CLEARWATER — Children, pets and plants thrive if you love them.
So do cities.
And people who love their city can make things happen in unexpected ways. That's the message that creative activist Peter Kageyama is bringing to Clearwater.
Invited by the Clearwater Downtown Partnership, Kageyama spoke to nearly 100 leaders from Clearwater's public and private sectors at a luncheon Wednesday. He'll follow that up by facilitating a half-day community workshop next Wednesday at the Main Library.
The goal is to foster ideas for how Clearwater residents can show their love for the city, and how Clearwater can love them back.
Kageyama is a St. Petersburg-based consultant who helped establish the nonprofit group Creative Tampa Bay and who self-published a book called For the Love of Cities: The Love Affair Between People and Their Places.

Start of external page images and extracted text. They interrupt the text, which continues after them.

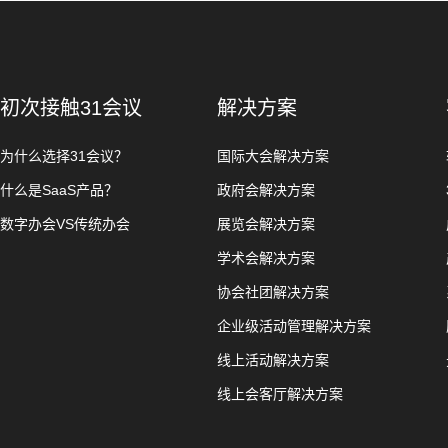
初次接触31会议
解决方案
为什么选择31会议？
国际大会解决方案
什么是SaaS产品？
政府会解决方案
数字办会VS传统办会
展览会解决方案
学术会解决方案
协会社团解决方案
企业级活动管理解决方案
线上活动解决方案
线上会客厅解决方案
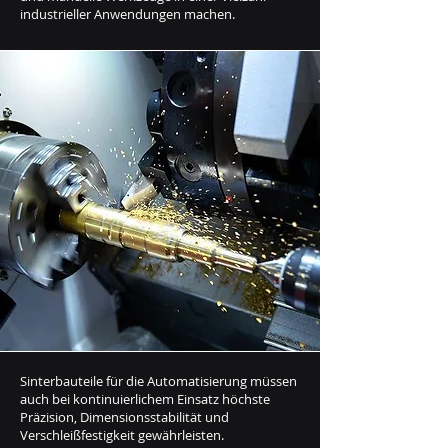
industrieller Anwendungen machen.
Sinterbauteile für die Automatisierung müssen
auch bei kontinuierlichem Einsatz höchste
Präzision, Dimensionsstabilität und
Verschleißfestigkeit gewährleisten.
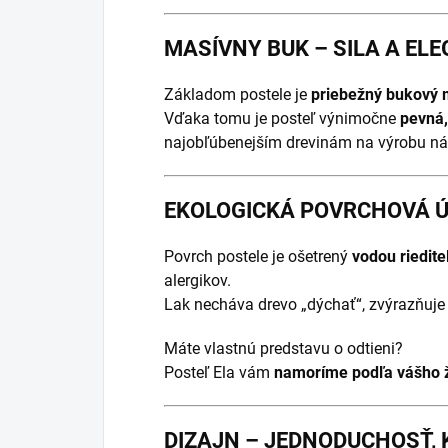
MASÍVNY BUK – SILA A EL
Základom postele je
priebežný bukový 
Vďaka tomu je posteľ výnimočne
pevná,
najobľúbenejším drevinám na výrobu ná
EKOLOGICKÁ POVRCHOVÁ ÚP
Povrch postele je ošetrený
vodou riedit
alergikov.
Lak necháva drevo „dýchať“, zvýrazňuje 
Máte vlastnú predstavu o odtieni?
Posteľ Ela vám
namoríme podľa vášho 
DIZAJN – JEDNODUCHOSŤ, 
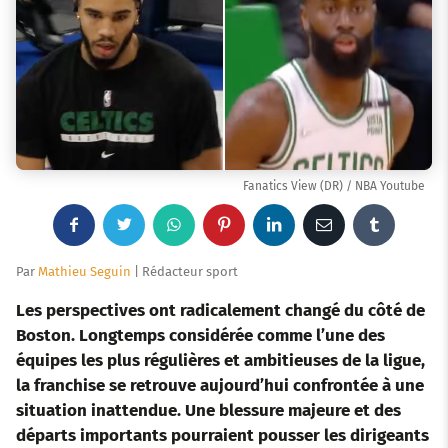
Fanatics View (DR) / NBA Youtube
F
T
W
P
L
E
T
a
w
h
i
i
m
u
Par
Mathieu Seguin
| Rédacteur sport
c
i
a
n
n
a
m
Les perspectives ont radicalement changé du côté de
Boston. Longtemps considérée comme l’une des
e
t
t
t
k
i
b
équipes les plus régulières et ambitieuses de la ligue,
la franchise se retrouve aujourd’hui confrontée à une
b
t
s
e
e
l
l
situation inattendue. Une blessure majeure et des
o
e
a
r
d
r
départs importants pourraient pousser les dirigeants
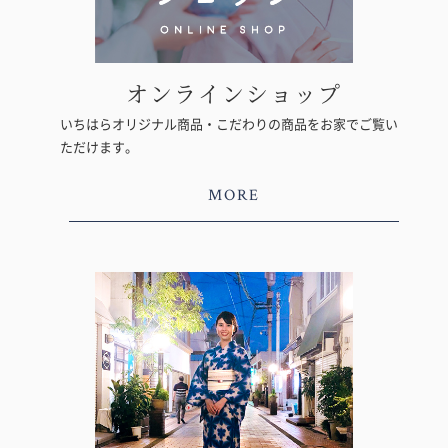
オンラインショップ
いちはらオリジナル商品・こだわりの商品をお家でご覧い
ただけます。
MORE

Surveys show that most Americans don't particularly love their city and aren't engaged with their community, he told Wednesday's audience. Most cities have a small activist core that makes things happen.
Since local governments are broke, it's time for private citizens to be the catalysts for change, Kageyama said. People who love their cities can be empowered and persuaded to step up and do creative, positive things.
"They just don't know how to get in the game," he said. "They don't think they have permission."
He gave examples of out-of-the-box ideas used in other cities — like an online "lip dub" video that thousands of Grand Rapids, Mich., residents shot after Newsweek put their home on a list of "America's Dying Cities." It was a 22-year-old's idea.
Or there's the way Shelburne Falls, Mass., closes down a traffic bridge once a year, sets up banquet tables on it, and serves dinner to hundreds.